On Tuesday 17 February 2009 10:41:10 Jan Kiszka wrote:
> Peter Soetens wrote:
> > These are the facts we observed:
> >
> > * The Xenomai/Comedi port breaks the complete Comedi API, user space
> > *and* kernel space. (We thought/assumed that only the user space
> > interface would go over RTDM and that once that was done, the kernel
> > modules could be almost copy/pasted into the new framework.)
> Maybe you have a list of the major differences. Then please share it so
> that the motivation can be discussed here and maybe clarified (it's a
> blurred topic for me as well).

Damn. I should have posted back then :-) Our main lead was the Doxygen pages, 
from which we went on to see how things were done in code. Unfortunately (?), 
I'm not a Comedi developer, I twiddled only with one Comedi driver. Once. I 
can't really compare to the bone. But what was clear immediately was that both 
user API and kernel API were different. 

User ('Library') API was cleaned up and streamlined, we could live with that 
for new applications. I'm sure there are still issues, but they'll only come 
up once people start using this branch. I like the separation between a low 
level 'instruction' api and a high level 'function' api. Something upstream 
comedi mixes to much.

For kernel ('Driver') API, a new data transfer mechanism is in place, which 
requires the 'porting' of all drivers. I genuinely can't estimate how 
drastically this changes existing drivers, but the API is quite huge and works 
with the 'inversion of control' paradigm: Each driver must implement a series 
of hooks, and the Comedi/RTDM framework will call these when necessary.

Another fact I shouldn't have omitted:

* The Xenomai/Comedi layer is very well documented and allows anyone to learn 
from it, even the upstream maintainers.
* Seen from my little device driver knowledge, the technical implementation 
looks ok for synchronous/asynchronous reading and writing. Memory mapped IO is 
not available, it seems, and the classical comedi_config, inp,outp,... family 
isn't complete yet either.

> > * The Xenomai/Comedi port is not supported by 'upstream' (what you call
> > 'legacy'). It's not discussed on their ML, they don't send in patches or
> > feedback.
> > * There aren't any (?) device drivers ported to the Xenomai/Comedi
> > project (public trunk)
> >
> > This is what we concluded:
> >
> > * Xenomai/Comedi has no future as long as it ignores (or is ignored by)
> > upstream. Even after a port of a device driver, pulling fixes from
> > upstream will be hard due to the changed kernel API.
> IMHO, that heavily depends on the use cases both projects are able to
> cover. If there are major RT design issues upstream that this variant
> solves, then people may be willing to live with the differences
> (including a smaller driver set downstream). It wouldn't be the first time.

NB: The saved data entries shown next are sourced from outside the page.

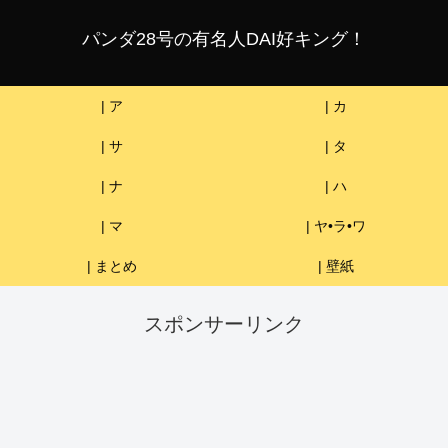
パンダ28号の有名人DAI好キング！
| ア
| カ
| サ
| タ
| ナ
| ハ
| マ
| ヤ•ラ•ワ
| まとめ
| 壁紙
スポンサーリンク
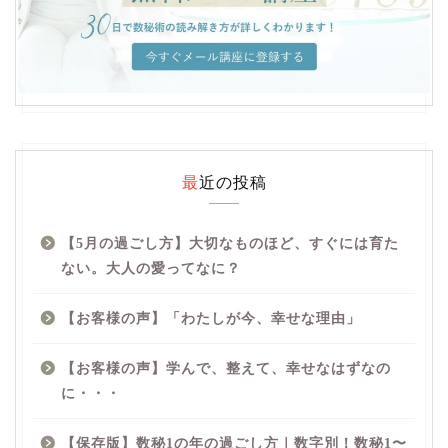
最近の投稿
【5月の過ごし方】大切なものほど、すぐには育た
ない。大人の愛ってなに？
【お客様の声】「わたしが今、幸せな理由」
【お客様の声】学んで、整えて、幸せなはずなの
に・・・
【保存版】数秘1の年の過ごし方｜数字別！数秘1〜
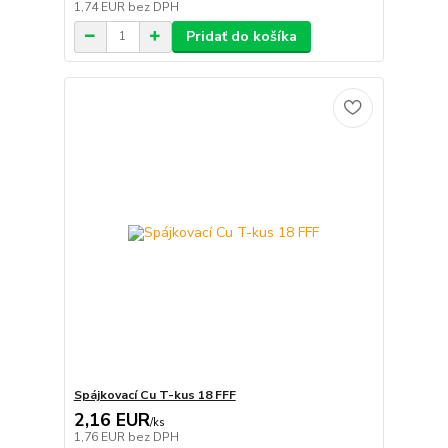
1,74 EUR
bez DPH
Pridať do košíka
Spájkovací Cu T-kus 18 FFF
2,16 EUR
/
ks
1,76 EUR
bez DPH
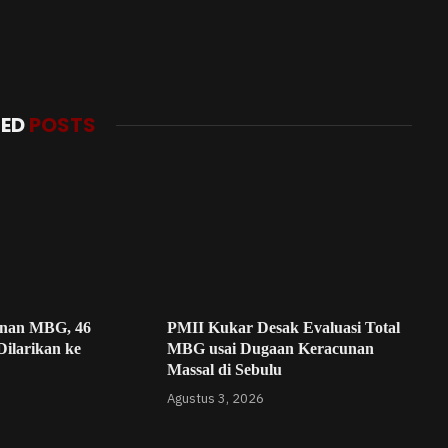
TED
POSTS
unan MBG, 46
PMII Kukar Desak Evaluasi Total
ilarikan ke
MBG usai Dugaan Keracunan
Massal di Sebulu
Agustus 3, 2026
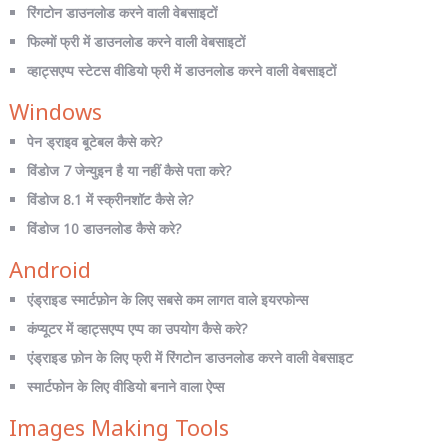
रिंगटोन डाउनलोड करने वाली वेबसाइटों
फिल्मों फ्री में डाउनलोड करने वाली वेबसाइटों
व्हाट्सएप्प स्टेटस वीडियो फ्री में डाउनलोड करने वाली वेबसाइटों
Windows
पेन ड्राइव बूटेबल कैसे करे?
विंडोज 7 जेन्युइन है या नहीं कैसे पता करे?
विंडोज 8.1 में स्क्रीनशॉट कैसे ले?
विंडोज 10 डाउनलोड कैसे करे?
Android
एंड्राइड स्मार्टफ़ोन के लिए सबसे कम लागत वाले इयरफोन्स
कंप्यूटर में व्हाट्सएप्प एप्प का उपयोग कैसे करे?
एंड्राइड फ़ोन के लिए फ्री में रिंगटोन डाउनलोड करने वाली वेबसाइट
स्मार्टफोन के लिए वीडियो बनाने वाला ऐप्स
Images Making Tools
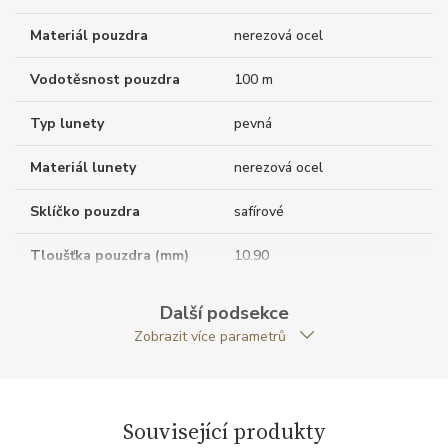
Materiál pouzdra
nerezová ocel
Vodotěsnost pouzdra
100 m
Typ lunety
pevná
Materiál lunety
nerezová ocel
Sklíčko pouzdra
safírové
Tloušťka pouzdra (mm)
10.90
Dýnko pouzdra
průhledné
Další podsekce
Zobrazit více parametrů
Antireflexní sklíčko
ANO
Tvar pouzdra
kulatý
Související produkty
Materiál korunky
nerezová ocel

I see the short term profits as well. I'm fearing a maintenance nightmare in 
the long term.

> > * As GKH puts it: all device drivers belong in the Linux kernel. Upstream
> > is doing this right now, which makes acceptance of Xenomai/Comedi
> > unlikely, which makes its life expectations uncertain.
> I don't think anyone expect to see the RT drivers here and around in
> mainline Linux in the foreseeable future. That's not the primary goal.
> At the same time, it's still unclear how serious mainline is about RT
> redesigns of existing drivers or frameworks. And I recall from earlier
> threads on the comedi list that at least the current comedi maintainers
> consider RT use at best as a niche and not an important scenario.

That's what I recall as well. But I was wondering how the RT issue was 
overtaken by reality: running plain comedi in a preemptible kernel.

> > * We're now actually considering Preempt/RT as the kernel to use in
> > combination with the original Comedi. We might be stupid, but then again,
> > it might just work.
> > * We believe the name Xenomai/Comedi is strongly misleading.  It suggests
> > a painless transition path, but it's a completely different software
> > project, different interfaces, different maintainer(s ?).
> I agree. If reasons for significant differences in the user API remain,
> then a different name would be appropriate, too. Looks like this is not
> Socket-CAN vs. RT-Socket-CAN here?

Most functions and structs have been renamed and have modified arguments, 
although there could be a 1:1 mapping (1 old function -> 1 new function).

I believe Alexis can defend his design better than anyone else, and it's not 
the design I wanted to tackle. It's how he plans to maintain it.